The job has to execute $W$ work items, each takes $t_{exec}$ to execute. The maximum walltime of the job is $t_{max}$. Each work items is executed using $n_t$ threads, each compute node has $n_{ppn}$ cores. How many nodes $N$ should be used to execute the job given these constraints?
Given that items need to be executed in parallel, and all work items require the same time to execute, the total number of times work items will run in parallel is $R$, the number of runs. This is given by $R = \left \lfloor \frac{t_{max}}{t_{exec}}\right \rfloor$. Since both $t_{max}$ and $t_{exec}$ are given, there is no need to reformulate this as inequalities, so
$\frac{1}{\left \lfloor \frac{t_{max}}{t_{exec}} \right \rfloor} = \frac{1}{R}$
The number of items that can run concurrently if it is assumed that one node reserves one core for coordination (the master process, running with one thread) is given by
$n_{conc} = \left \lfloor \frac{n_{ppn} - 1}{n_t} \right \rfloor + (N - 1) \left \lfloor \frac{n_{ppn}}{n_t} \right \rfloor$
Again, $n_{ppn}$ and $n_t$ are given, so no need to expand to inequalities here either.
The number of items that can be running concurrently can also be computed as
$R = \left \lceil \frac{W}{n_{conc}} \right \rceil$
Since we want to solve for $N$, which is in the expression for $n_{conc}$, we have to rewrite the expression above as an inequality.

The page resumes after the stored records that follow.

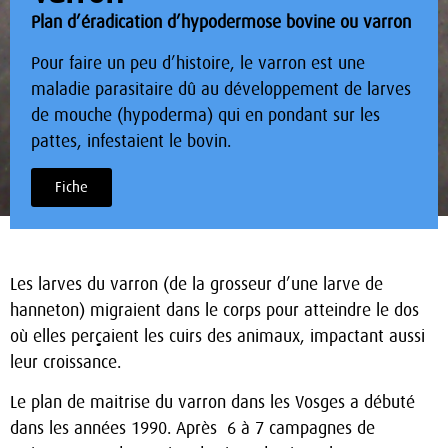
Plan d’éradication d’hypodermose bovine ou varron
Pour faire un peu d’histoire, le varron est une
maladie parasitaire dû au développement de larves
de mouche (hypoderma) qui en pondant sur les
pattes, infestaient le bovin.
Fiche
Les larves du varron (de la grosseur d’une larve de
hanneton) migraient dans le corps pour atteindre le dos
où elles perçaient les cuirs des animaux, impactant aussi
leur croissance.
Le plan de maitrise du varron dans les Vosges a débuté
dans les années 1990. Après 6 à 7 campagnes de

$ R - 1 < \frac{W}{n_{conc}} \le R$
or
$ \frac{W}{R} \le n_{conc} $
or
$ \left \lceil \frac{W}{R} \right \rceil = n_{conc} $
Combining the expression above and the lower bound for $\frac{1}{R}$ yields
$ \left \lceil \frac{W}{\left \lfloor \frac{t_{max}}{t_{exec}} \right \rfloor} \right \rceil = n_{conc} $
Plugging in the expression $n_{conc}$ into the inequality that contains $N$ yields
$ \left \lceil \frac{W}{\left \lfloor \frac{t_{max}}{t_{exec}} \right \rfloor} \right \rceil - \left \lfloor \frac{n_{ppn} - 1}{n_t} \right \rfloor = (N - 1) \left \lfloor \frac{n_{ppn}}{n_t} \right \rfloor $
Solving for $N$
$ N = 1 + \left( \left \lceil \frac{W}{\left \lfloor \frac{t_{max}}{t_{exec}} \right \rfloor} \right \rceil - \left \lfloor \frac{n_{ppn} - 1}{n_t} \right \rfloor \right) \frac{1}{\left \lfloor \frac{n_ppn}{n_t} \right \rfloor}$